Here's a plot you may have heard before: a bunch of cultists attack during a big ceremony and steal an artifact that they plan to use for nefarious purposes. The unlikely protagonist at first just tries to survive the aftermath, but eventually decides to stop the cultists' evil plans. In the process, the protagonist is exposed to the artifact and gains mysterious powers that turn out to be necessary to save the world.
Despite using Fantasy RPG Template #2, it's a dystopian-future sci-fi set on a sinking boat.
Unresolved plot threads? Check.
Implausible final boss fight? Check.
Awkward controls that don't work correctly if you remap them? Check.

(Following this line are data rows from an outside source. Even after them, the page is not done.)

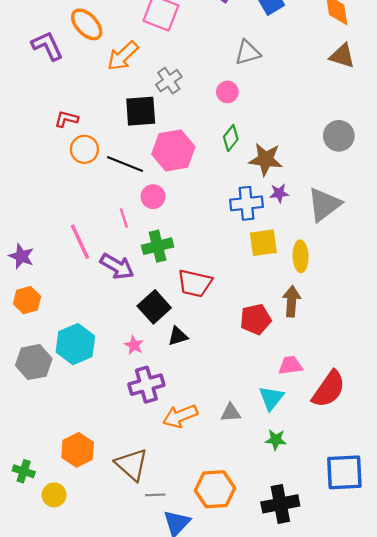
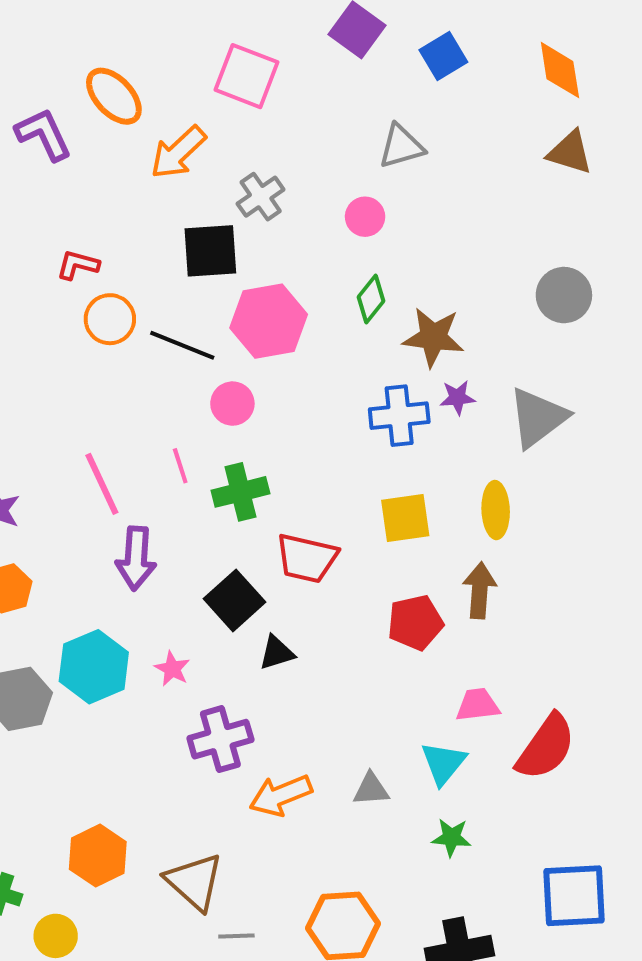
pink line: (124, 218) -> (180, 466), moved
yellow square: (263, 243) -> (405, 518), moved
purple arrow: (117, 266) -> (136, 558), moved, turned 64
pink star: (134, 345) -> (172, 669), moved

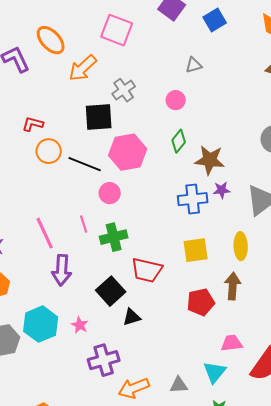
gray triangle: (401, 146) -> (194, 65), size x0.7

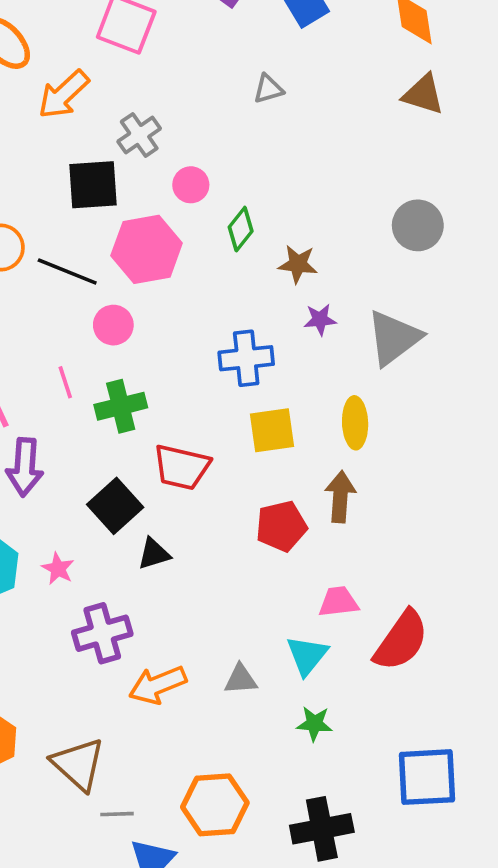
pink circle: (176, 100) -> (191, 185), moved
brown star: (210, 160) -> (298, 264), size x0.7
blue cross: (193, 199) -> (246, 358), moved

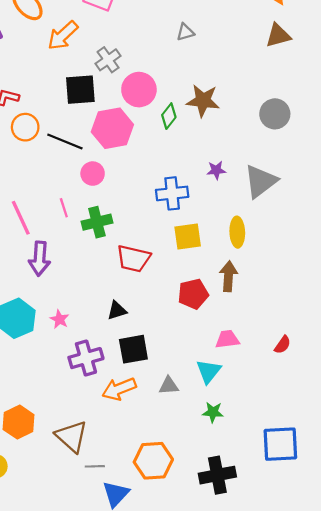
brown triangle: (423, 94) -> (278, 35), turned -32
pink circle: (191, 185) -> (139, 90), size x1.6
brown star: (298, 264) -> (203, 101), moved, size x1.4
black square: (115, 506) -> (133, 349), moved, turned 32
red semicircle: (401, 641) -> (283, 345), moved, size x0.5

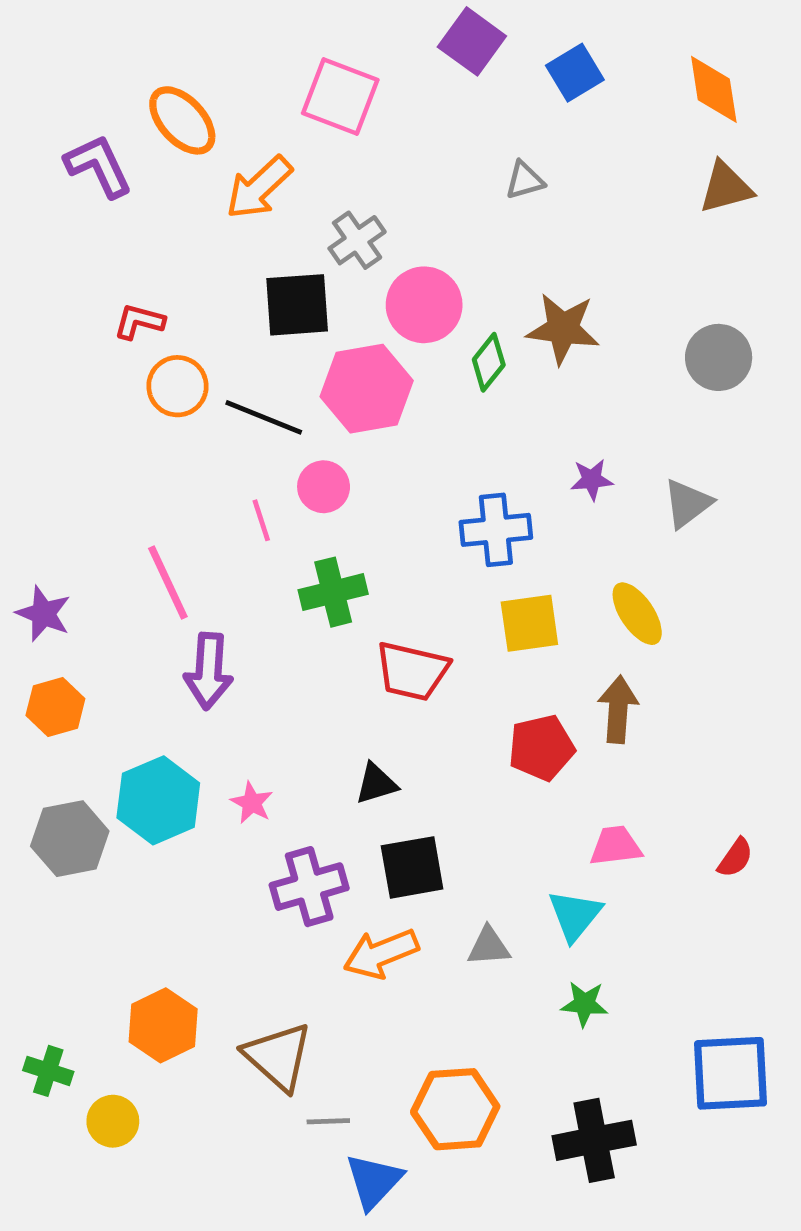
gray triangle: (260, 181) -> (687, 504), size x0.7
pink line: (64, 208) -> (261, 520), moved
yellow ellipse: (237, 232) -> (637, 614), turned -32

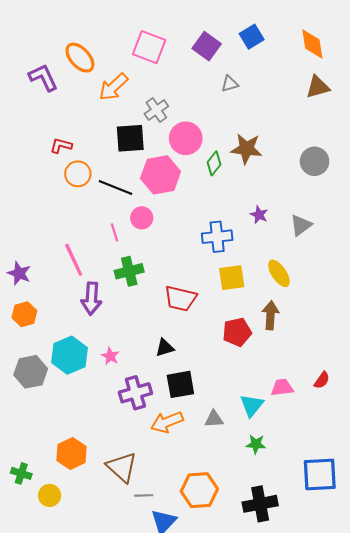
purple square: (472, 41) -> (207, 46), moved
purple star: (592, 480) -> (259, 215), turned 30
green cross: (333, 592) -> (129, 271), moved
pink trapezoid: (616, 846) -> (282, 388), moved

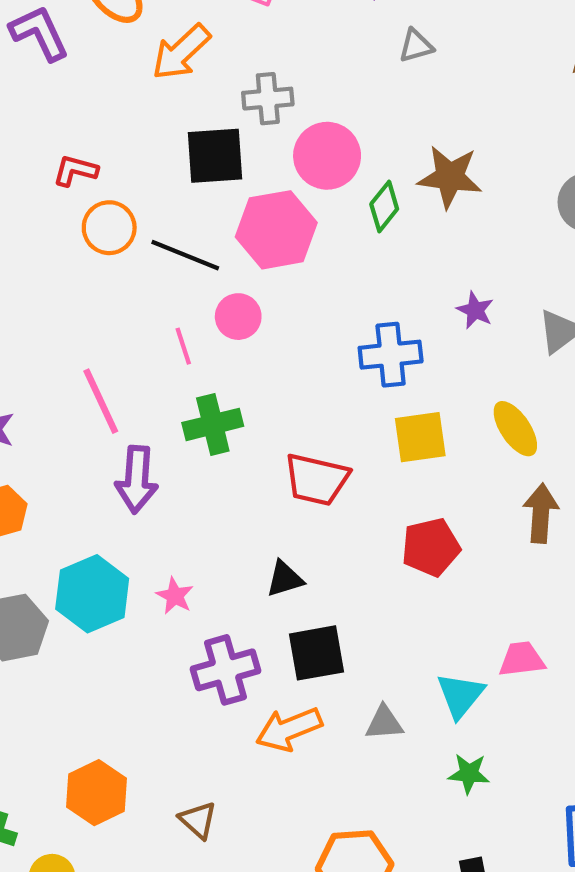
gray cross: (156, 110) -> (268, 99), turned 30
brown arrow: (271, 315) -> (541, 513), moved
brown triangle: (122, 467) -> (198, 820), size x0.6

Total play time: 4 hours according to Steam, which admittedly runs on Valve Time but sounds about right.
Verdict: it's a decently competent tech demo for a watery physics engine. 5/10.
Him-Person
17 hours ago
2 comments:
I'm curious to know more about the physics engine, actually. Any observations you can make from actually playing it? Searching around for details for what it does (in any technical sense) turns up nada.
My guess is it's some sort of smoothed particle simulation (SPH), but that's just because I can't think of any other approach that can even potentially do realtime dynamic fluids, especially with such drastically moving interfaces.
Well, it wasn't proper 3d fluid physics for sure. Square grid, each square subdivided into two triangles, and the engine determines the height of each vertex. I'm guessing it was doing some kind of adjacent-cell calculation of the sort that graphics cards are already good at.
So given that, the main question is how advanced are the features it can do? 'cause so far it's fundamentally no different from, say, Dwarf Fortress.
I at least saw:
* No slowdown (DF's main problem)
* Waves (eg. from explosions)
* Floating objects being carried with flow
Normalizing water level between connected areas kind of worked and kind of didn't. What worked well was there were these mostly-dry hallways with small flooded side-rooms with glass doors. Shoot out the glass and there's a big disruptive gush of water out into the hallway. What worked less well was when there were two big rooms, one with an extra foot of water, connected by a narrow door. That caused a very visible discontinuity at the doorway, for whatever reason.
Air pressure was kind of a fail. You can totally flood a room all the way up to the ceiling through a low doorway if you have enough water in the adjacent room.